Give back an exact copy of the entries beneath, minus the pictures.

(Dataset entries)
━━━━━━━━━━━━━━━━━━━━
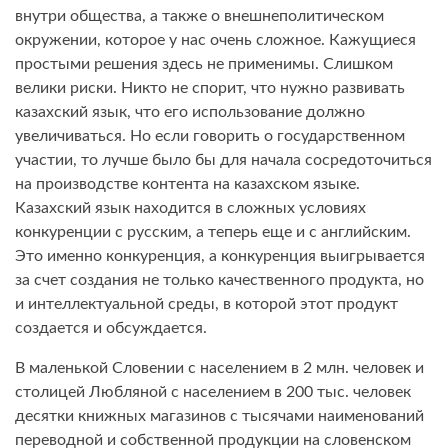
внутри общества, а также о внешнеполитическом
окружении, которое у нас очень сложное. Кажущиеся
простыми решения здесь не применимы. Слишком
велики риски. Никто не спорит, что нужно развивать
казахский язык, что его использование должно
увеличиваться. Но если говорить о государственном
участии, то лучше было бы для начала сосредоточиться
на производстве контента на казахском языке.
Казахский язык находится в сложных условиях
конкуренции с русским, а теперь еще и с английским.
Это именно конкуренция, а конкуренция выигрывается
за счет создания не только качественного продукта, но
и интеллектуальной среды, в которой этот продукт
создается и обсуждается.
В маленькой Словении с населением в 2 млн. человек и
столицей Любляной с населением в 200 тыс. человек
десятки книжных магазинов с тысячами наименований
переводной и собственной продукции на словенском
━━━━━━━━━━━━━━━━━━━━
> **ANSWER AREA**:
внутри общества, а также о внешнеполитическом
окружении, которое у нас очень сложное. Кажущиеся
простыми решения здесь не применимы. Слишком
велики риски. Никто не спорит, что нужно развивать
казахский язык, что его использование должно
увеличиваться. Но если говорить о государственном
участии, то лучше было бы для начала сосредоточиться
на производстве контента на казахском языке.
Казахский язык находится в сложных условиях
конкуренции с русским, а теперь еще и с английским.
Это именно конкуренция, а конкуренция выигрывается
за счет создания не только качественного продукта, но
и интеллектуальной среды, в которой этот продукт
создается и обсуждается.
В маленькой Словении с населением в 2 млн. человек и
столицей Любляной с населением в 200 тыс. человек
десятки книжных магазинов с тысячами наименований
переводной и собственной продукции на словенском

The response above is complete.